* **What is required**: Lines from the one with "igitalen Zeitalter" through the end of the listing below should be set down exactly, with no other line included.
[Supplied data — start]
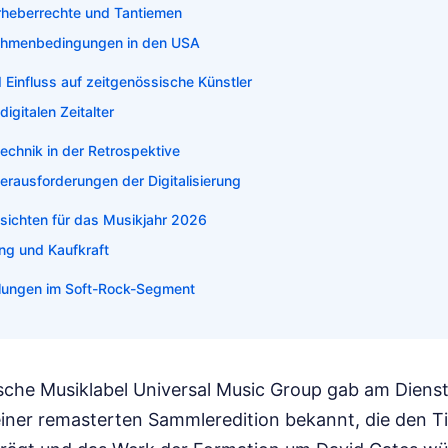
rheberrechte und Tantiemen
ahmenbedingungen in den USA
d Einfluss auf zeitgenössische Künstler
igitalen Zeitalter
technik in der Retrospektive
erausforderungen der Digitalisierung
ssichten für das Musikjahr 2026
ng und Kaufkraft
klungen im Soft-Rock-Segment
che Musiklabel Universal Music Group gab am Dienst
einer remasterten Sammleredition bekannt, die den T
[Supplied data — finish]
* **Result of this exercise**:
igitalen Zeitalter
technik in der Retrospektive
erausforderungen der Digitalisierung
ssichten für das Musikjahr 2026
ng und Kaufkraft
klungen im Soft-Rock-Segment
che Musiklabel Universal Music Group gab am Dienst
einer remasterten Sammleredition bekannt, die den T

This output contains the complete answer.